MI BASO TASIK & PERPISAHAN ITU
Tak saya menyangka jika pertemuan saya dan sahabat saya di warung mi baso SR Tasik ialah terakhir. Ia meninggalkan saya usai bertahun tahun merasa kecocokan ada dalam hati kami. Senang kami bersama, susah tak kami lantas cabut membalikkan badan. Sahabat saya telah menghadap ke empunya hidup.
Masih saya ingat, itulah kali pertama pula saya menemuinya di Tasik. Ia sahabat pena saya, yang berubah sahabat ketik, berbicang lewat dunia maya. Apapun tentang diri kami, tak segan kami menceritakan satu sama lain. Kami jadi hapal karakter lewat tulisan.

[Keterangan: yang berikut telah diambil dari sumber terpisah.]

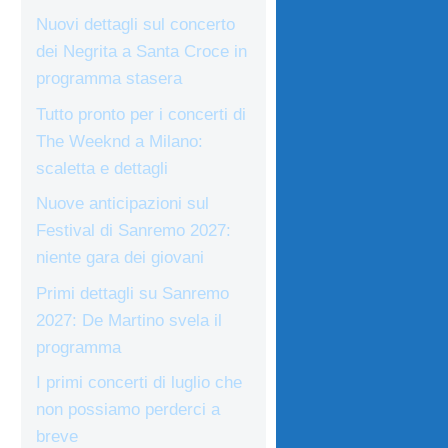
Nuovi dettagli sul concerto
dei Negrita a Santa Croce in
programma stasera
Tutto pronto per i concerti di
The Weeknd a Milano:
scaletta e dettagli
Nuove anticipazioni sul
Festival di Sanremo 2027:
niente gara dei giovani
Primi dettagli su Sanremo
2027: De Martino svela il
programma
I primi concerti di luglio che
non possiamo perderci a
breve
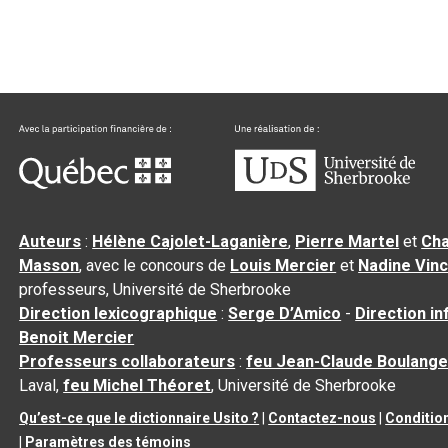
Auteurs
:
Hélène Cajolet-Laganière
,
Pierre Martel
et
Cha
Masson
, avec le concours de
Louis Mercier
et
Nadine Vin
professeurs, Université de Sherbrooke
Direction lexicographique
:
Serge D’Amico
-
Direction i
Benoit Mercier
Professeurs collaborateurs
:
feu Jean-Claude Boulange
Laval,
feu Michel Théoret
, Université de Sherbrooke
Qu’est-ce que le dictionnaire Usito ?
|
Contactez-nous
|
Condition
|
Paramètres des témoins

Takdir mempertemukan kami. Saya dapat kerja di Tasik. Apa yang ada dalam pikiran saya waktu itu? Sahabat saya. Bukan pekerjaan yang jelas menguras pikiran saya. Bagaimana rupa sahabat saya meski berjuta juta kali kami saling bertukar foto lewat surat elektronik. Suaranya seperti apa? Benarkah ia punya lesung pipi sama dengan saya? Semuanya!
Duduklah kami di warung baso dan saya terkejut dengan harganya yang selangit. Untuk ukuran saya, itu tidak lazim. Semangkok minimal berharga dua puluh ribu. Sahabat saya menjelaskan jika harga segitu memang sudah jamak di Tasik. Tak mau menanggung malu, saya memesannya. Juga teruntuk sahabat saya. Dua mangkok.

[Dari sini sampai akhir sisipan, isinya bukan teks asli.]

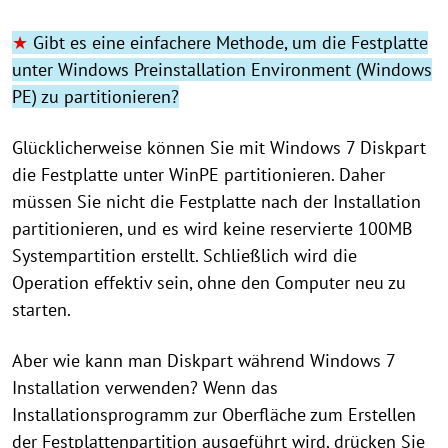
★
Gibt es eine einfachere Methode, um die Festplatte
unter Windows Preinstallation Environment (Windows
PE) zu partitionieren?
Glücklicherweise können Sie mit Windows 7 Diskpart
die Festplatte unter WinPE partitionieren. Daher
müssen Sie nicht die Festplatte nach der Installation
partitionieren, und es wird keine reservierte 100MB
Systempartition erstellt. Schließlich wird die
Operation effektiv sein, ohne den Computer neu zu
starten.
Aber wie kann man Diskpart während Windows 7
Installation verwenden? Wenn das
Installationsprogramm zur Oberfläche zum Erstellen
der Festplattenpartition ausgeführt wird, drücken Sie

Pesanan datang, ternyata mi basonya banyak. Pemandangan dalam mangkok menarik perhatian saya. Bagus dan cantik. Saya menambahi saus dan kecap, sambal sedikit saja karena takut sakit perut. Saat saya mengaduknya, sahabat saya menuangkan sambal yang begitu banyak. Mata saya melotot dan komplain padanya. Ia tersenyum.

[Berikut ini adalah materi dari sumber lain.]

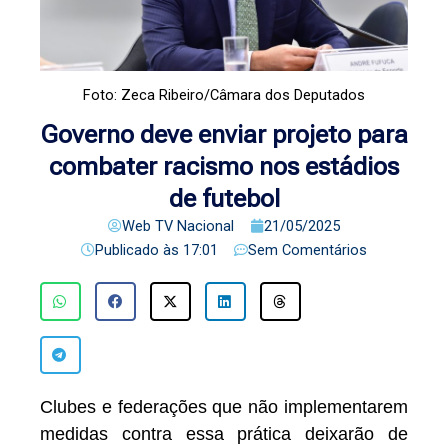
Foto: Zeca Ribeiro/Câmara dos Deputados
Governo deve enviar projeto para
combater racismo nos estádios
de futebol
Web TV Nacional
21/05/2025
Publicado às
17:01
Sem Comentários
Clubes e federações que não implementarem
medidas contra essa prática deixarão de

Enak, lezat, dan bikin gembira. Tiga kata itulah tepat buat mi baso Tasik. Saya menyukainya meski belum menerima harganya. Kami berdua berbincang seru, sampai saya merasa kota Tasik akan memuaskan diri saya. Saya kerasan.
Namun, tiga hari sesudah pertemuan perdana sembati makan mi baso, sahabat saya meninggal. Saya lunglai, tak mampu berkata apa apa. Sahabat saya pergi .... Sakit hati ini!